● Prompt
A single stretch of the material below is to be transcribed exactly, starting at the line with "Sports (923, 86)" and ending after the line with "Love (106, 98)".

● Records for this task

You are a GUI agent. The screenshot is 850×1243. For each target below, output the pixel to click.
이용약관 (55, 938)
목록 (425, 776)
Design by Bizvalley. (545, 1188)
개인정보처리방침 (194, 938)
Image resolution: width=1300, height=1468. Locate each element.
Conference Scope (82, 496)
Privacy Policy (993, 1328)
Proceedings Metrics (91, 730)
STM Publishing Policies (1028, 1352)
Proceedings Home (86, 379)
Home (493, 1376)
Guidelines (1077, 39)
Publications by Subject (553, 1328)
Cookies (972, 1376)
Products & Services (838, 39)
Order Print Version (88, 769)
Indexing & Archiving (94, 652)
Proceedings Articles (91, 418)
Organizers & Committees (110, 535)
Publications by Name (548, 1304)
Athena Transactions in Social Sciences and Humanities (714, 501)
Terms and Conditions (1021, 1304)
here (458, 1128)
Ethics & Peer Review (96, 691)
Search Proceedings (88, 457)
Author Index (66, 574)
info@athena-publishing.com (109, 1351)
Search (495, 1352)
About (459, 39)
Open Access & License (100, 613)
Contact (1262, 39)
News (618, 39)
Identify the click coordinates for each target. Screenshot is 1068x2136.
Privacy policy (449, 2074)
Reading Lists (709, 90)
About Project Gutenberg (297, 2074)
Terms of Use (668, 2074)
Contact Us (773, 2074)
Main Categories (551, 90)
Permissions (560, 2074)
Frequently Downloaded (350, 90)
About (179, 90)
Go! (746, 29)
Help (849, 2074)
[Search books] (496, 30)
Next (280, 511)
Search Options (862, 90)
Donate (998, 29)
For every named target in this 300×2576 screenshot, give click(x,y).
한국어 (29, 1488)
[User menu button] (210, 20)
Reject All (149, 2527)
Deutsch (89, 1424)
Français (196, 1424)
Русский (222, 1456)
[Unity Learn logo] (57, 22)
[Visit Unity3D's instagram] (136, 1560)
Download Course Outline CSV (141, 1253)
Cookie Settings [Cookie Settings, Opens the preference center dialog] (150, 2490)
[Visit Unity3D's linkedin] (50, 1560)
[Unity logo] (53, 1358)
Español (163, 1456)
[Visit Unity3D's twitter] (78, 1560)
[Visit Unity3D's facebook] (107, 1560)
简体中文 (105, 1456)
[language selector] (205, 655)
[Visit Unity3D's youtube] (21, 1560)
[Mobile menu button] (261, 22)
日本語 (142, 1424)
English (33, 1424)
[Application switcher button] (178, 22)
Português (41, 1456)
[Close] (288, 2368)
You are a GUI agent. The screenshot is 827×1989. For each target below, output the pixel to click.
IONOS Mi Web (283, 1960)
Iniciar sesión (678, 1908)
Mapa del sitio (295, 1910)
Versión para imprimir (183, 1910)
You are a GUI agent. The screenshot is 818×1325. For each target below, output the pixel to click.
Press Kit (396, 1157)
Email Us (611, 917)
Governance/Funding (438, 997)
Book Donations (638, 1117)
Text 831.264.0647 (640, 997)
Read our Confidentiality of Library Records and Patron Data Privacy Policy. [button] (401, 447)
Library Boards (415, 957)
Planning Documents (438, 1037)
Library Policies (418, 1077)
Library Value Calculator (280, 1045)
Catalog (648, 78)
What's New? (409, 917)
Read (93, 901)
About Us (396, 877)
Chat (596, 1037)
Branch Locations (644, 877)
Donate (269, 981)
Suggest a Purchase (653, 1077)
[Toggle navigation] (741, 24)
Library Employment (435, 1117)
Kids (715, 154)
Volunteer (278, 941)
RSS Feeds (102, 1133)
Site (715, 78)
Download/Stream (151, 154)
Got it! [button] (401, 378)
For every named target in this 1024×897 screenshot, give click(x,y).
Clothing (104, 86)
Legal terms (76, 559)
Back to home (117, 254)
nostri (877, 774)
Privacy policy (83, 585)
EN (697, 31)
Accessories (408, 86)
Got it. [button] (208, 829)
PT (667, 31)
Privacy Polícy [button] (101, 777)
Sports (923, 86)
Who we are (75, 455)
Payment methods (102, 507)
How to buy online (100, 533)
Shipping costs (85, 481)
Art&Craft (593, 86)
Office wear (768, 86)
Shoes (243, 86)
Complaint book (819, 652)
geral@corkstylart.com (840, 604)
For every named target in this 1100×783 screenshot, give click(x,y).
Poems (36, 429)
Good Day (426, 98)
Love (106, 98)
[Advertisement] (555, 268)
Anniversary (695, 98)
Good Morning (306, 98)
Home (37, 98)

● Result for this task
Sports (923, 86)
Who we are (75, 455)
Payment methods (102, 507)
How to buy online (100, 533)
Shipping costs (85, 481)
Art&Craft (593, 86)
Office wear (768, 86)
Shoes (243, 86)
Complaint book (819, 652)
geral@corkstylart.com (840, 604)
For every named target in this 1100×783 screenshot, give click(x,y).
Poems (36, 429)
Good Day (426, 98)
Love (106, 98)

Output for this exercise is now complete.